Over a few thousand years, the hot remains of the aging star in the center of the nebula heat it up, excite the gas, and make it glow as a subsequent planetary nebula. The short lifespan of preplanetary nebulae means there are relatively few of them in existence at any one time.
In addition, they are very dim, requiring powerful telescopes to be seen. This combination of rarity and faintness means they were only discovered comparatively recently.
The Egg Nebula, the first to be discovered, was first spotted less than 40 years ago, and many aspects of this class of object remain shrouded in mystery.
At the center of this image snapped by NASA’s Hubble - and hidden in a thick cloud of dust - is the nebula’s central star.
While we can’t see the star directly, four searchlight beams of light coming from it shine out through the nebula. It is thought that ring-shaped holes in the thick cocoon of dust, carved by jets coming from the star, let the beams of light emerge through the otherwise opaque cloud. The precise mechanism by which stellar jets produce these holes is not known for certain, but one possible explanation is that a binary star system, rather than a single star, exists at the center of the nebula.

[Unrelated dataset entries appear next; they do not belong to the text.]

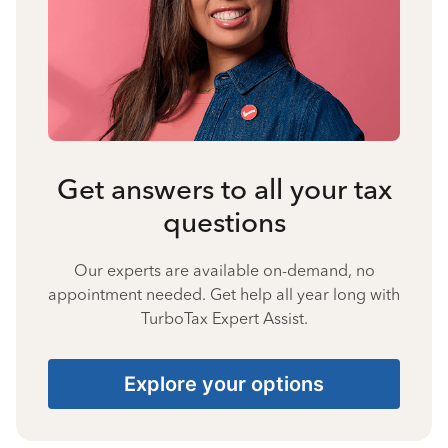
Get answers to all your tax
questions
Our experts are available on-demand, no
appointment needed. Get help all year long with
TurboTax Expert Assist.
Explore your options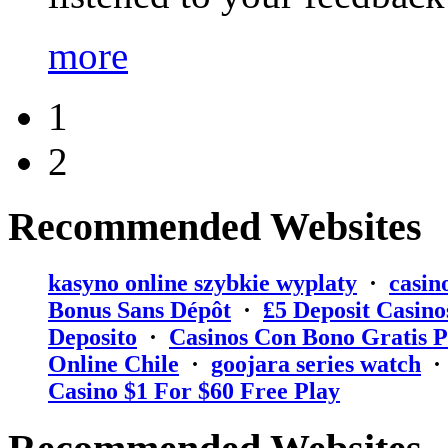
more
1
2
Recommended Websites
kasyno online szybkie wyplaty
·
casin
Bonus Sans Dépôt
·
₤5 Deposit Casino
Deposito
·
Casinos Con Bono Gratis P
Online Chile
·
goojara series watch
Casino $1 For $60 Free Play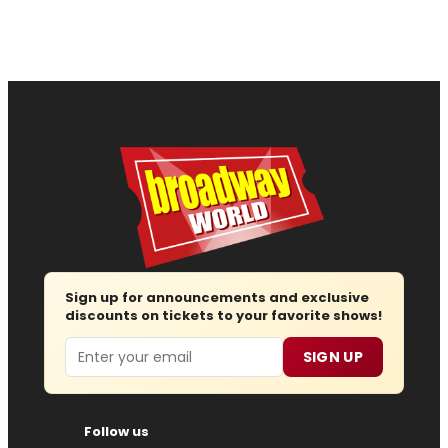
Sign up for announcements and exclusive
discounts on tickets to your favorite shows!
Email
SIGN UP
Follow us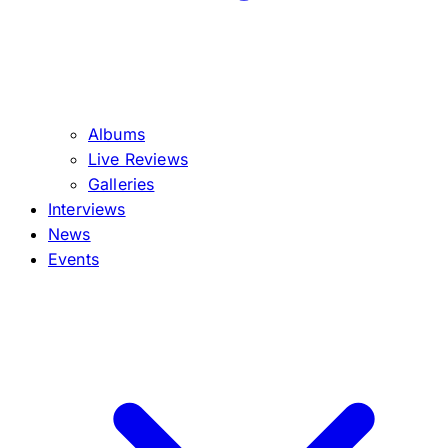
Albums
Live Reviews
Galleries
Interviews
News
Events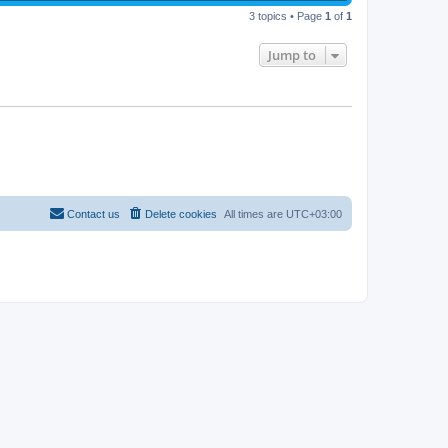
s
s
i
t
w
t
3 topics • Page
1
of
1
p
e
o
s
s
Jump to
w
t
s
Contact us
Delete cookies
All times are
UTC+03:00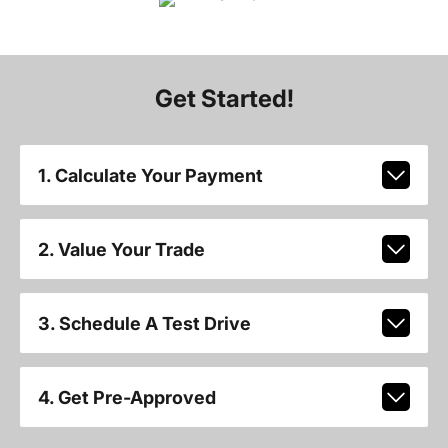
Get Started!
1. Calculate Your Payment
2. Value Your Trade
3. Schedule A Test Drive
4. Get Pre-Approved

The onion-like layered structure of the more diffuse cloud surrounding the central cocoon is caused by periodic bursts of material being ejected from the dying star. The bursts typically occur every few hundred years.
The distance to the Egg Nebula is only known very approximately, the best guess placing it at around 3,000 light-years from Earth. This in turn means that astronomers do not have any accurate figures for the size of the nebula, as it may be larger and further away, or smaller but nearer.